Stored records
= = = =

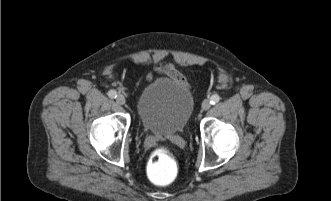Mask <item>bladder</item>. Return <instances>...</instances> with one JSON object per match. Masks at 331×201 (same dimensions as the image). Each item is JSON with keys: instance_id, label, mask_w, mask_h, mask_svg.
Masks as SVG:
<instances>
[{"instance_id": "obj_1", "label": "bladder", "mask_w": 331, "mask_h": 201, "mask_svg": "<svg viewBox=\"0 0 331 201\" xmlns=\"http://www.w3.org/2000/svg\"><path fill=\"white\" fill-rule=\"evenodd\" d=\"M194 111L191 88L168 77L150 82L140 93L137 113L141 126L154 135L181 132Z\"/></svg>"}]
</instances>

= = = =

- **Goal of the exercise**: In repeating the entries, exclude the pictures and alter nothing else.

- **The answer**:
Mask <item>bladder</item>. Return <instances>...</instances> with one JSON object per match. Masks at 331×201 (same dimensions as the image). Each item is JSON with keys: instance_id, label, mask_w, mask_h, mask_svg.
Masks as SVG:
<instances>
[{"instance_id": "obj_1", "label": "bladder", "mask_w": 331, "mask_h": 201, "mask_svg": "<svg viewBox=\"0 0 331 201\" xmlns=\"http://www.w3.org/2000/svg\"><path fill=\"white\" fill-rule=\"evenodd\" d=\"M194 111L191 88L168 77L150 82L140 93L137 113L141 126L154 135L181 132Z\"/></svg>"}]
</instances>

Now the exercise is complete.